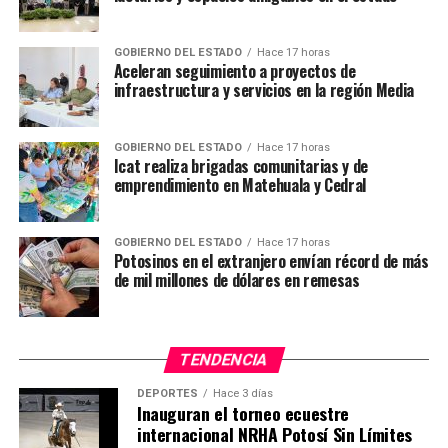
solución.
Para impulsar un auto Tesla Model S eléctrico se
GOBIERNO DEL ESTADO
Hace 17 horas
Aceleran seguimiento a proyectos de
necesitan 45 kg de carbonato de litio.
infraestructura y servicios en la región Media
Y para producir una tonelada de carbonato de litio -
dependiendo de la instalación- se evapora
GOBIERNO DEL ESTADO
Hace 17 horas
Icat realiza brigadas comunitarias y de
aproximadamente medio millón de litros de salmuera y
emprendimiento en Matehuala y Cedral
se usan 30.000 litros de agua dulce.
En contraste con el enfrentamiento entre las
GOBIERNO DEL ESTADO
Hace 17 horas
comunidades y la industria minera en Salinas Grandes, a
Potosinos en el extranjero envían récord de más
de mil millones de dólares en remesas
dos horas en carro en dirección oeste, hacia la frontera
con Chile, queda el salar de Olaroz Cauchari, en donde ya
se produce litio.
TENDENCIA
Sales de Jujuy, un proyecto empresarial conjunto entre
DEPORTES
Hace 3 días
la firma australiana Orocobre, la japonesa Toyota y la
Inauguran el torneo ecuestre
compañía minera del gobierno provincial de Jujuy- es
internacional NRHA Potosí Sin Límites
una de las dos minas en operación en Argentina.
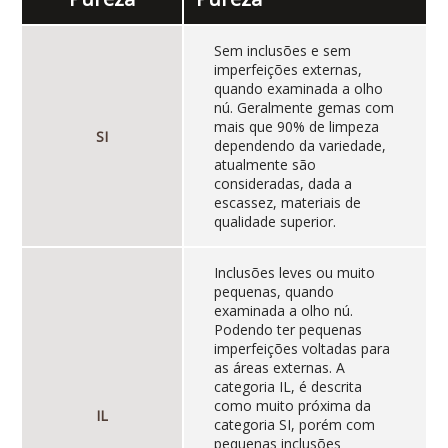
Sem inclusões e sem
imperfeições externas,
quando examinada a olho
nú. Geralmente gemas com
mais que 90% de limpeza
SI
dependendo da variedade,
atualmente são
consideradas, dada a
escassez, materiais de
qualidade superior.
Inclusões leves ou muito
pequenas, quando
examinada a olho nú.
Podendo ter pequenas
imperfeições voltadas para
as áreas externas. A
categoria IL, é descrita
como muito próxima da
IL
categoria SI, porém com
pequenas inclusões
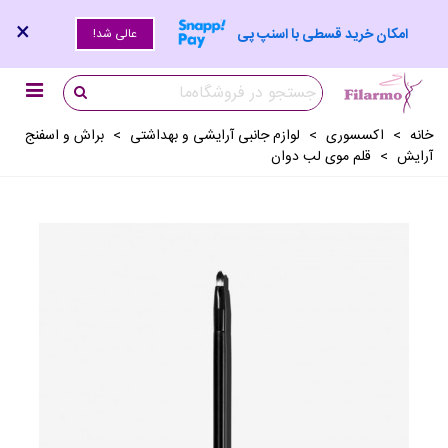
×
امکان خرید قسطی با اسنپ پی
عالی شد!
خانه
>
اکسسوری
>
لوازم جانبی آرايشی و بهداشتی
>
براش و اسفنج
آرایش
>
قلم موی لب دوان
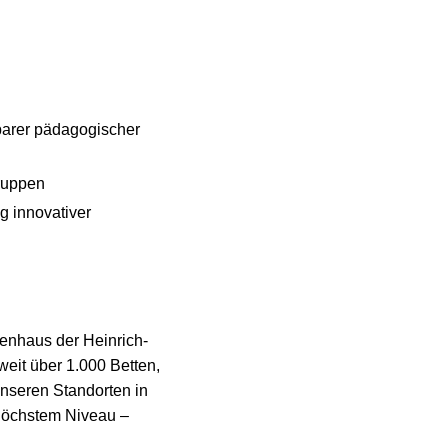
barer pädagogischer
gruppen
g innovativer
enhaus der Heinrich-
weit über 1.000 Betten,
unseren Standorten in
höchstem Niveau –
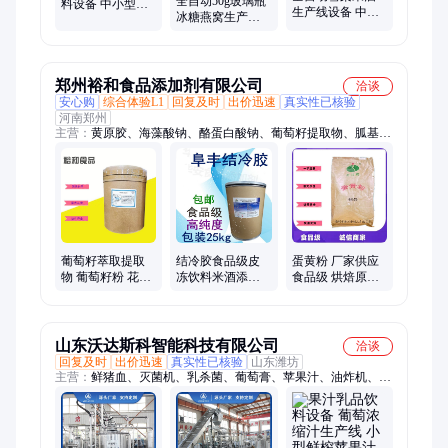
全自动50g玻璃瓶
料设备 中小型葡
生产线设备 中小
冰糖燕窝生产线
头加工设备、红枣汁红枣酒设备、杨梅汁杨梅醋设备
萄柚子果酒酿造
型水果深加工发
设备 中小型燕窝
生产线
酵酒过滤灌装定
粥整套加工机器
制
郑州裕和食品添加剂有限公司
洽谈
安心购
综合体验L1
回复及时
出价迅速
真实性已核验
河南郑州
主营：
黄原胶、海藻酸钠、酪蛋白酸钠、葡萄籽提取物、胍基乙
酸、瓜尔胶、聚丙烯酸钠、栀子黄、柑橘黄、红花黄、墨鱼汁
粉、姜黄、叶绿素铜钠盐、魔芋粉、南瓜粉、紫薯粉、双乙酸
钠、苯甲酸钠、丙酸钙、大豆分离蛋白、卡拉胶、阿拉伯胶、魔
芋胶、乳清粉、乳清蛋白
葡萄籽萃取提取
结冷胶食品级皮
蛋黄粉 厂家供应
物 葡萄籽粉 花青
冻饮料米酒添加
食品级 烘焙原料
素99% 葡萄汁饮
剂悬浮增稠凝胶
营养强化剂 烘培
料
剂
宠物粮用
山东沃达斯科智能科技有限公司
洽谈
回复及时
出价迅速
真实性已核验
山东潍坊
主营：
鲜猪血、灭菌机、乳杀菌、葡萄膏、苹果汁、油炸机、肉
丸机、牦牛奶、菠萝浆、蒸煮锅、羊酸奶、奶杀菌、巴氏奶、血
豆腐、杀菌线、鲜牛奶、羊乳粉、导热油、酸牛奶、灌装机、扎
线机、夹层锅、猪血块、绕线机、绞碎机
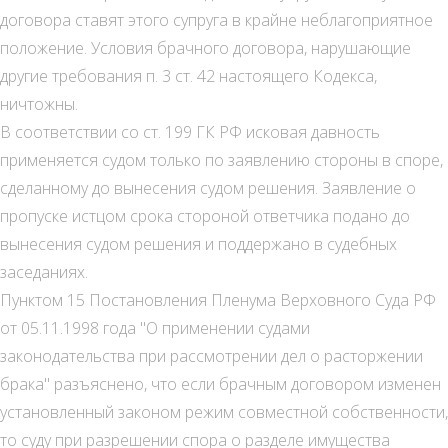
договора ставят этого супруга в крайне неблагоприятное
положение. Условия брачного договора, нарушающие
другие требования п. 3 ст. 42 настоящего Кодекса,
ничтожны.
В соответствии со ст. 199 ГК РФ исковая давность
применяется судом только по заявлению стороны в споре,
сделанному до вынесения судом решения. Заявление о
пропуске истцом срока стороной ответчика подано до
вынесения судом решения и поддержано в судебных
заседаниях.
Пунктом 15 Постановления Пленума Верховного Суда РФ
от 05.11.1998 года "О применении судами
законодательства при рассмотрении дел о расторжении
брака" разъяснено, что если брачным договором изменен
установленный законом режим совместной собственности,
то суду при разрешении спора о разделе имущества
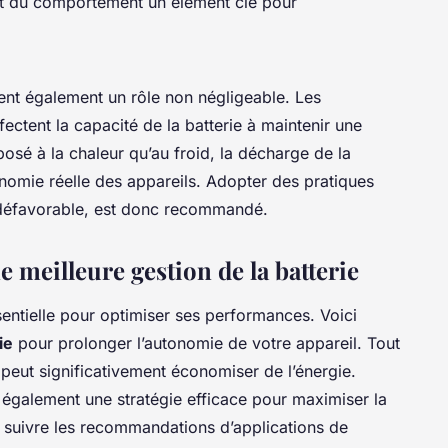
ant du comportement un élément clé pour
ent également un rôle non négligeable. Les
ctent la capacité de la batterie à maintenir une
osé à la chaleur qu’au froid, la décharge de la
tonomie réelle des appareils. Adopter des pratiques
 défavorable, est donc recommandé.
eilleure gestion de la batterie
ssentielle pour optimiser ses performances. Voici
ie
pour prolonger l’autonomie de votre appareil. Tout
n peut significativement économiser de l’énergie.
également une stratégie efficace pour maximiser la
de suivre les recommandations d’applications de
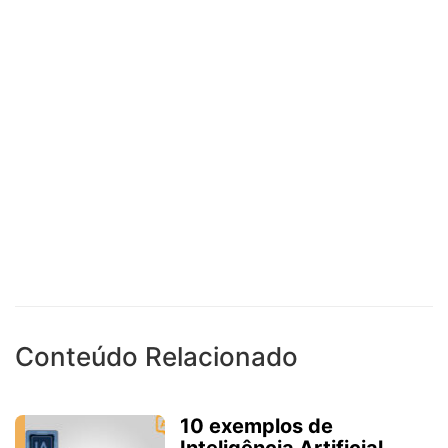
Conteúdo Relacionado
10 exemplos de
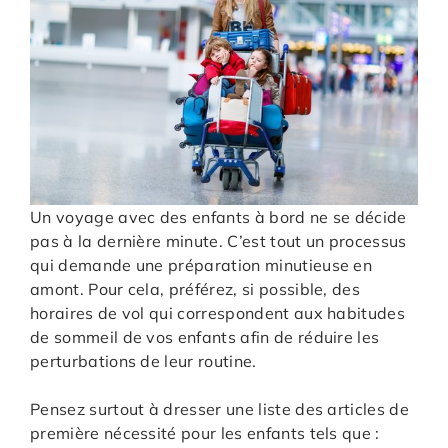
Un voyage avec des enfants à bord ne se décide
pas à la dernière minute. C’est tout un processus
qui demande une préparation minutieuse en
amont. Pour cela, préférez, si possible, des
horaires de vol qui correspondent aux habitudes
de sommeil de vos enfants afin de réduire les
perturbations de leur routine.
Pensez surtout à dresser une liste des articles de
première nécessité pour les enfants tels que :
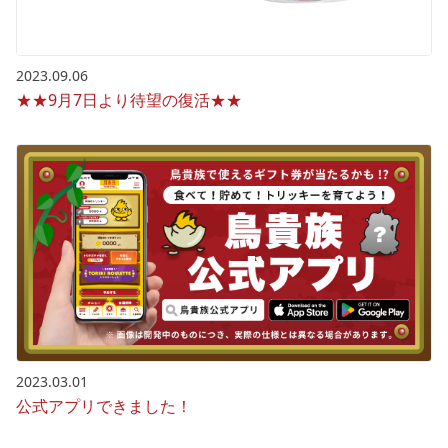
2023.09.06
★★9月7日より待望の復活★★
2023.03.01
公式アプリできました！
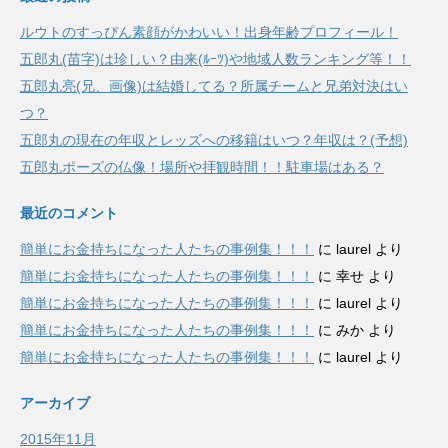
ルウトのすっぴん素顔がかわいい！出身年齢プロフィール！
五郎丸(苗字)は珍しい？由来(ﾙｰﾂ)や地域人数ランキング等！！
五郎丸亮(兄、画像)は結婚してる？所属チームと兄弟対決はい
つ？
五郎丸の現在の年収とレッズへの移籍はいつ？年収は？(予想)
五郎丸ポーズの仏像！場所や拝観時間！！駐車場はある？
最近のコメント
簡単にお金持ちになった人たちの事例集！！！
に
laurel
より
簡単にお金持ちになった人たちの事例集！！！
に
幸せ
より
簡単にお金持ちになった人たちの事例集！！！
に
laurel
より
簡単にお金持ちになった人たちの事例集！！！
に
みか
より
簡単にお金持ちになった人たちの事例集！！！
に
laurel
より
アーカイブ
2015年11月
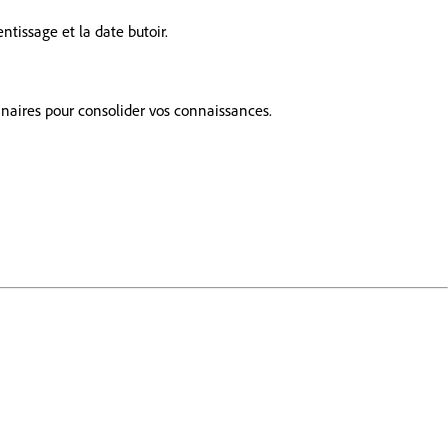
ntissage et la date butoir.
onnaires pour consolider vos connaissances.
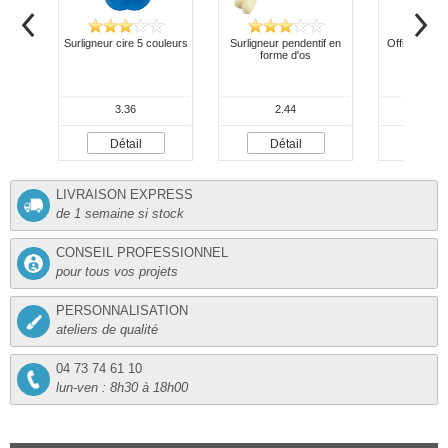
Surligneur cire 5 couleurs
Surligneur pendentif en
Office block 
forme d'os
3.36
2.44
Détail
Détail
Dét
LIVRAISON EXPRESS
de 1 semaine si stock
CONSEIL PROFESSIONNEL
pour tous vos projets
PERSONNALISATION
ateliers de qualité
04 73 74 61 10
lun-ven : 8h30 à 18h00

----

* **Work instructions**
Copy back the listing above exactly, but only from the line with "黄原胶、海藻酸钠、酪蛋白酸钠、葡萄籽提取物、胍基乙" through the line with "丸机、牦牛奶、菠萝浆、蒸煮锅、羊酸奶、奶杀菌、巴氏奶、血", both ends included.

* **Response below**
黄原胶、海藻酸钠、酪蛋白酸钠、葡萄籽提取物、胍基乙
酸、瓜尔胶、聚丙烯酸钠、栀子黄、柑橘黄、红花黄、墨鱼汁
粉、姜黄、叶绿素铜钠盐、魔芋粉、南瓜粉、紫薯粉、双乙酸
钠、苯甲酸钠、丙酸钙、大豆分离蛋白、卡拉胶、阿拉伯胶、魔
芋胶、乳清粉、乳清蛋白
葡萄籽萃取提取
结冷胶食品级皮
蛋黄粉 厂家供应
物 葡萄籽粉 花青
冻饮料米酒添加
食品级 烘焙原料
素99% 葡萄汁饮
剂悬浮增稠凝胶
营养强化剂 烘培
料
剂
宠物粮用
山东沃达斯科智能科技有限公司
洽谈
回复及时
出价迅速
真实性已核验
山东潍坊
主营：
鲜猪血、灭菌机、乳杀菌、葡萄膏、苹果汁、油炸机、肉
丸机、牦牛奶、菠萝浆、蒸煮锅、羊酸奶、奶杀菌、巴氏奶、血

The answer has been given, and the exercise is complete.